Comment on If you didn't vote, the current state of things is partially your fault
TropicalDingdong@lemmy.world 1 day agoI posted this in another thread but it belongs here too, because we need to exterminate this kind of thinking (blaming voters):
Firstly, and I want to be very clear, this exact line of thinking is, in my view, one of the biggest political self-sabotage of the last decade. The “strategic voting” sermon is a toxic meme: it flatters people into thinking they’re doing game theory, when what they’re actually doing is laundering fear, cynicism, and party discipline into moral obligation.
In a FPtP voting system you must vote strategically. You must vote against the party you like least.
No. I don’t “must” do anything, and neither does any other voter. A vote is not a hostage note. It’s not a loyalty oath. It’s a signal of preference, and people will use it that way whether or not you approve.
And the biggest problem is: the whole argument relies on a fantasy version of voters. It assumes (1) everyone agrees on who is “viable,” (2) everyone shares the same ranking of “least bad,” and (3) everyone will coordinate on the same “strategic” choice. That’s not how human beings behave. People have different risk tolerances, different values, different lines they won’t cross, and different beliefs about what’s possible. You can’t brute-force a coordination problem by scolding individuals.
Worse: preaching “strategic voting” is self-fulfilling sabotage. The constant message of “don’t vote for who you want, vote for who you’re allowed to want” depresses enthusiasm, trains people to expect disappointment as the price of participation, and gives a hall pass to candidates to believe they no longer need to work for your vote. If you’re trying to help a candidate or party win, telling potential supporters that their real preferences are irresponsible is a great way to push them into disengagement, protest votes, or staying home, ALL of which are perfectly viable options.
What the “must vote strategically” story really does: it shifts responsibility away from candidates and parties to earn votes, and puts the onus on voters to simply accept less bad, which loses elections. It turns elections into a blame game where voters are treated like malfunctioning parts that need to be corrected, and it handed the country to fascism.
And I noticed what you did, trying to claim this as Russian propaganda. Again, deeply toxic, but I wouldn’t expect less from someone espousing the strategy that handed the country to Fascism.
Rhynoplaz@lemmy.world 1 day ago
I agree completely with this person’s criticisms of the system except for: No. I don’t “must” do anything, and neither does any other voter.
If the Grim Reaper comes for you and says you can only live if you beat him at a game of Monopoly, you COULD explain to him how it’s a terrible game.
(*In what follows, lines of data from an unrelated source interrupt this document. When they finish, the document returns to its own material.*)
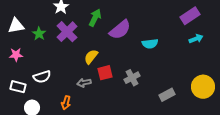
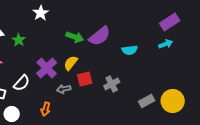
green arrow: (95, 18) -> (75, 37), moved, turned 84
purple cross: (67, 32) -> (47, 68), moved
cyan arrow: (196, 39) -> (166, 44), moved
white semicircle: (42, 77) -> (22, 83), turned -30
yellow circle: (203, 87) -> (173, 101), moved

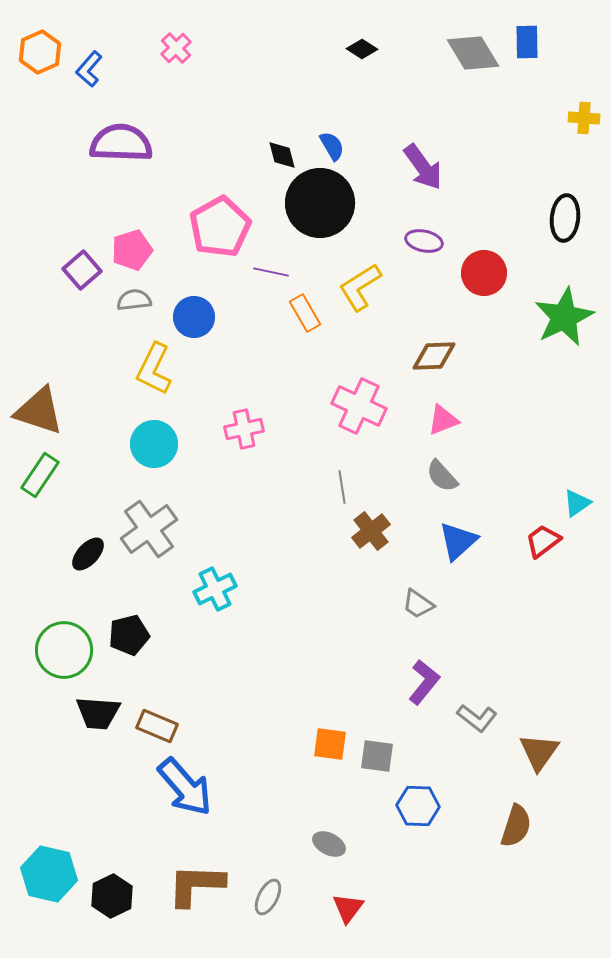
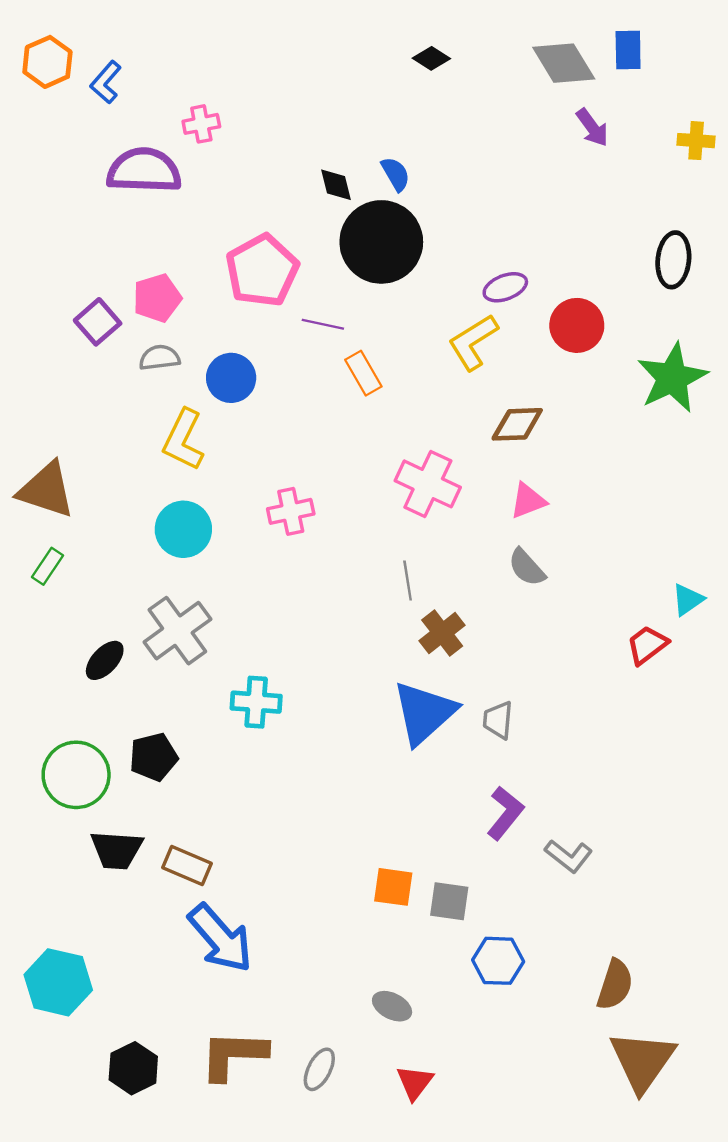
pink cross: (176, 48) -> (201, 124), moved, turned 32
purple arrow: (423, 167) -> (592, 128), moved, size x0.7
purple ellipse: (424, 241) -> (505, 287), turned -33
yellow L-shape: (360, 287) -> (473, 342), moved
green rectangle: (40, 475) -> (47, 566), size x0.7
blue triangle: (458, 541) -> (424, 713), moved, size x1.4
cyan cross: (215, 589) -> (256, 702), turned 30
gray trapezoid: (418, 604) -> (498, 720), turned 60
brown triangle: (539, 752) -> (642, 1061), moved, size x1.4
cyan hexagon: (49, 874) -> (58, 982), moved

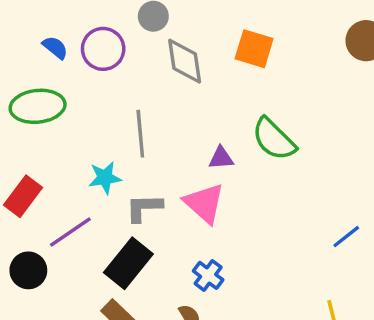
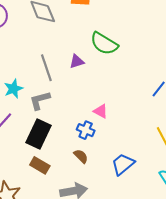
gray line: (140, 134) -> (46, 68), moved
pink triangle: (204, 203) -> (101, 111), moved, size x0.6

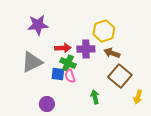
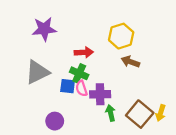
red arrow: (63, 48) -> (84, 52), moved
purple cross: (86, 49) -> (100, 94), moved
brown square: (120, 76) -> (140, 114), moved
You could give him the history of how it was blatantly stolen from another game maker who originally created it as a satire of Capitalism, and how there’s no skill involved, and whoever is lucky enough to land on the best resources first will inevitably win, but, that won’t keep you alive.
You’re playing the game whether you like it or not, and if you refuse to take your turn, it doesn’t end or even stall the game, it just lets the other team win more.
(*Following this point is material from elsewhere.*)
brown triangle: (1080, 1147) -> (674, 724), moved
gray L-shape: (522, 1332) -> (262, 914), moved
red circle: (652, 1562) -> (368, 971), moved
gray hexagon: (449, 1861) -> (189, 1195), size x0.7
TropicalDingdong@lemmy.world 1 day ago
See this is where the fallacy lay. You think you are arguing with me about strategic voting, or at least you are presenting it that way. You aren’t. You are arguing with voters, all of them as a set, about your idea of how votes should be used, vote a vote represents, and what “strategic” really means. And thats were this entirely falls apart. And when those voters don’t accept your premises as a set, your strategy falls apart.
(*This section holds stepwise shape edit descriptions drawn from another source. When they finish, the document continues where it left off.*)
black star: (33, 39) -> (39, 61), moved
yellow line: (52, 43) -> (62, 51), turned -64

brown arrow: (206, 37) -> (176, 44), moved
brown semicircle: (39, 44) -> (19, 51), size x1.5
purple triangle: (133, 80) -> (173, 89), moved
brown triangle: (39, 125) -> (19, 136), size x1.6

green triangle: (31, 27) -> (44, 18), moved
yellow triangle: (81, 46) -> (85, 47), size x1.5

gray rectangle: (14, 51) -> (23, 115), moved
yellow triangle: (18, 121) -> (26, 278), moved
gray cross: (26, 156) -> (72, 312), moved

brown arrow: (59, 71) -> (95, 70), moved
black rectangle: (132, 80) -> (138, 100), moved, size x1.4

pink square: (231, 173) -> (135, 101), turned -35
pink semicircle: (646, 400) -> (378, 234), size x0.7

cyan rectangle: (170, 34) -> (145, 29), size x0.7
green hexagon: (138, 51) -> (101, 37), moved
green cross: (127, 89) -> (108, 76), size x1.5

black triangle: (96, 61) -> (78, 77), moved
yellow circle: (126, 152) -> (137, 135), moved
The game isn’t a game of one player versus the system, and if your strategy doesn’t adapt when scaled, its not a good strategy. The strategy of “strategic voting” (which I hate the description, because its by no means strategic to employ strategies which operate directly against your purported outcomes) falls apart when you scale the game to any more than one player.
You need to accept the fact that while you, a single voter, accept the premises of what a vote is, how it should be used, and what it means to be “strategic”, voters do not accept these premises or agree with you, as evidenced by their behavior. And because no one beyond the people use this strategy as a cudgel agree with them in terms of their premises, the strategy when employed does actual material damage to the alleged outcomes of those espousing it.
Those making the argument around strategic voting are constantly trying to act smart like they’ve got some kind of logical or moral upper hand, but they understand not either the morality of what they are doing, or the basics of game theory well enough to understand the damage they are doing.
Rhynoplaz@lemmy.world 19 hours ago
I don’t see what that has to do with what I said.
I’m saying more people should vote for who they think is best. Perhaps it’s arrogance, and it’s definitely not based on logic, but I think most people want what I want, but just didn’t put in the effort to make it heard.
If you don’t think more people should vote, what are you suggesting, that less people vote?